The German scholar and writer, Johann Joachim Winckelmann, did more than any other intellectual or artistic figure in the 18th century to promote the Greek ideal of beauty. His passionate dedication to the study and popularisation of Greek art and sculpture is reflected in detailed descriptions conveying in emotive and aesthetic terms an essential blend of eroticism, physicality and idealism. The sensual imagery employed in his portrayal of the Apollo Belvedere is intensely passionate, though never exceeding the bounds of good taste:

An eternal springtime, like that which reigns in the happy fields of Elysium, clothes his body with the charms of youth and softly shines on the proud structure of his limbs....From admiration I pass to ecstasy, I feel my breast dilate and rise as if I were filled with the spirit of prophecy; I am transported to Delos and the sacred groves of Lycia - places Apollo honoured with his presence - and the statue seems to come alive like the beautiful creation of Pygmalion.

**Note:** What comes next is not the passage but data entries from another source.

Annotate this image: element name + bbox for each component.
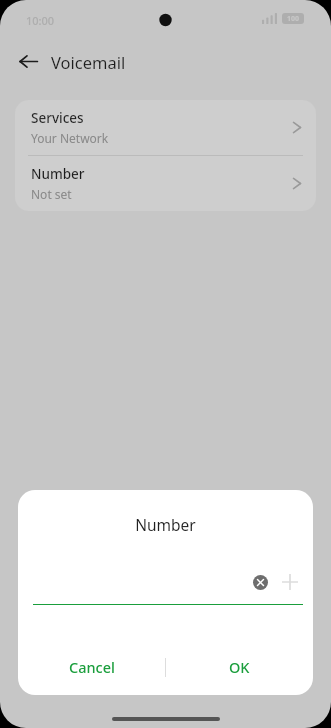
staticText: OK	[229, 657, 250, 677]
staticText: Your Network	[31, 130, 109, 146]
button[interactable]: Add contact	[277, 569, 303, 595]
staticText: Number	[18, 514, 313, 535]
staticText: Number	[31, 165, 85, 183]
button[interactable]: Clear text	[247, 569, 273, 595]
button[interactable]: Number	[15, 156, 316, 211]
staticText: 10:00	[26, 13, 55, 28]
button[interactable]: Back	[12, 45, 44, 77]
staticText: 100	[287, 14, 300, 24]
staticText: Cancel	[69, 657, 115, 677]
staticText: Voicemail	[51, 51, 126, 73]
button[interactable]: OK	[166, 639, 313, 695]
button[interactable]: Cancel	[18, 639, 165, 695]
staticText: Not set	[31, 186, 72, 202]
button[interactable]: Services	[15, 100, 316, 155]
staticText: Services	[31, 109, 84, 127]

As Robert Aldrich observes[19]: 'Greek sculpture and painting were the perfect representations of ideal beauty....This idea formed the basis of Winckelmann's art appreciation and criticism and should serve as the foundation for contemporary aesthetics and the programme of modern pedagogy.' The great German poet, Goethe, himself heterosexual, appreciated the depth of feeling and perception which lay behind the passion for Greek art by Winckelmann and others, and understood the force and nature of Greek love[20]. Similarly, Walter Pater, one of the group of Uranian writers and Hellenists in 19th century Oxford (see below),‘considered Winckelmann a true interpreter of the ancients', and so attuned with the spirit of the ancient world that his nature was 'itself like a relic of classical antiquity'.[21]

Victorian Hellenism

It is to the ‘Uranians’, as they were called, that we may look to identify a conscious awareness of pederasty as an essential ingredient of Hellenism, and the impulse to acknowledge and declare this aspect of life in Ancient Greece at a time when Victorian justice upheld the illegality of all male-male sexual relations. The Uranians embraced a number of distinguished men of letters, including William Johnson Cory, Gerald Manley Hopkins, Walter Pater, Oscar Wilde and the above-mentioned John Addington Symonds who defines the term:

I shall use the terms Greek Love, understanding thereby a passionate and enthusiastic attachment subsisting between man and youth, recognised by society and protected by opinion, which, though it was not free from sensuality, did not degenerate into mere licentiousness.[22]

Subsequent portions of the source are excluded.